(Work to complete):
The answer is to be the lines below that lie between the line holding "Карабахский конфликт" and the line holding "Kunden und einer", inclusive, transcribed exactly and free of pictures.
+++
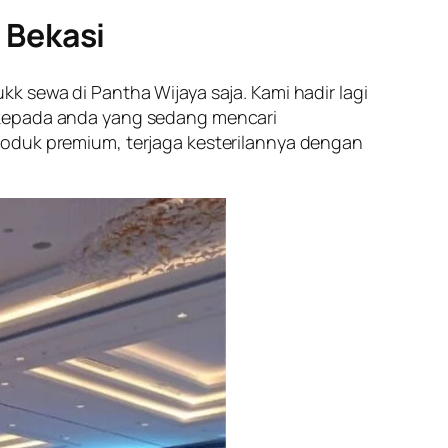
 Bekasi
k sewa di Pantha Wijaya saja. Kami hadir lagi
k kepada anda yang sedang mencari
roduk premium, terjaga kesterilannya dengan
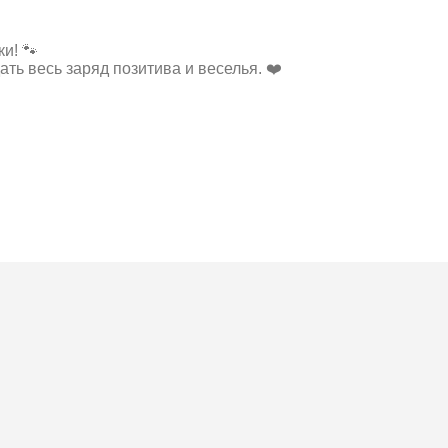
и! 🐾
ать весь заряд позитива и веселья. ❤️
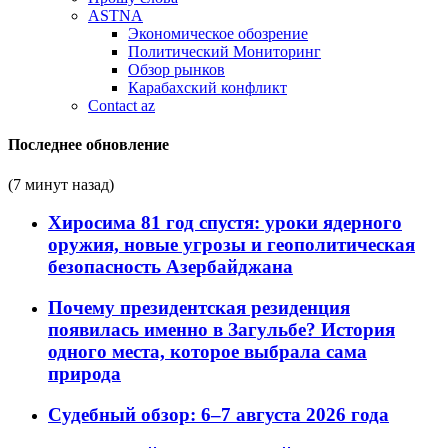
ASTNA
Экономическое обозрение
Политический Мониторинг
Обзор рынков
Карабахский конфликт
Contact az
Последнее обновление
(7 минут назад)
Хиросима 81 год спустя: уроки ядерного
оружия, новые угрозы и геополитическая
безопасность Азербайджана
Почему президентская резиденция
появилась именно в Загульбе? История
одного места, которое выбрала сама
природа
Судебный обзор: 6–7 августа 2026 года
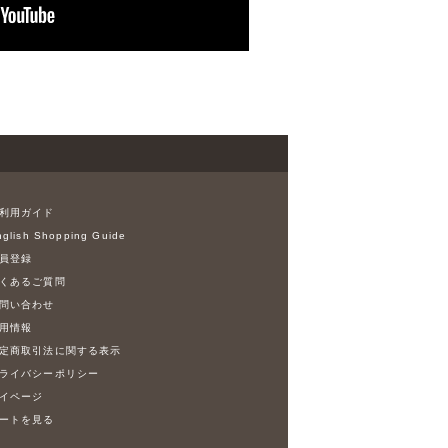
利用ガイド
glish Shopping Guide
員登録
くあるご質問
問い合わせ
用情報
定商取引法に関する表示
ライバシーポリシー
イページ
ートを見る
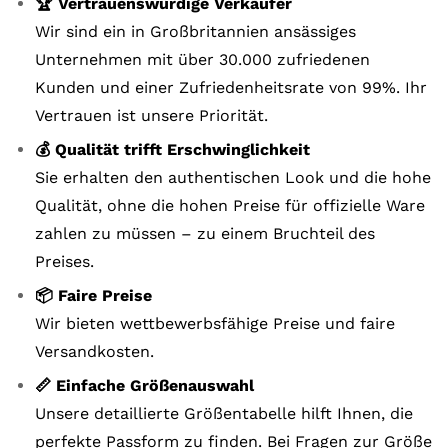
🏆 Vertrauenswürdige Verkäufer
Wir sind ein in Großbritannien ansässiges
Unternehmen mit über 30.000 zufriedenen
Kunden und einer Zufriedenheitsrate von 99%. Ihr
Vertrauen ist unsere Priorität.
💰 Qualität trifft Erschwinglichkeit
Sie erhalten den authentischen Look und die hohe
Qualität, ohne die hohen Preise für offizielle Ware
zahlen zu müssen – zu einem Bruchteil des
Preises.
📦 Faire Preise
Wir bieten wettbewerbsfähige Preise und faire
Versandkosten.
📏 Einfache Größenauswahl
Unsere detaillierte Größentabelle hilft Ihnen, die
perfekte Passform zu finden. Bei Fragen zur Größe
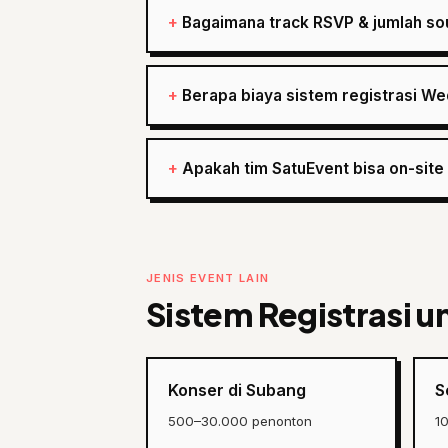
Bagaimana track RSVP & jumlah so
Berapa biaya sistem registrasi W
Apakah tim SatuEvent bisa on-sit
JENIS EVENT LAIN
Sistem Registrasi u
Konser di Subang
S
500–30.000 penonton
1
+++
(Result below):
Карабахский конфликт
Contact az
Последнее обновление
(7 минут назад)
Хиросима 81 год спустя: уроки ядерного
оружия, новые угрозы и геополитическая
безопасность Азербайджана
Почему президентская резиденция
появилась именно в Загульбе? История
одного места, которое выбрала сама
природа
Судебный обзор: 6–7 августа 2026 года
利用ガイド
glish Shopping Guide
員登録
くあるご質問
問い合わせ
用情報
定商取引法に関する表示
ライバシーポリシー
イページ
ートを見る
🏆 Vertrauenswürdige Verkäufer
Wir sind ein in Großbritannien ansässiges
Unternehmen mit über 30.000 zufriedenen
Kunden und einer Zufriedenheitsrate von 99%. Ihr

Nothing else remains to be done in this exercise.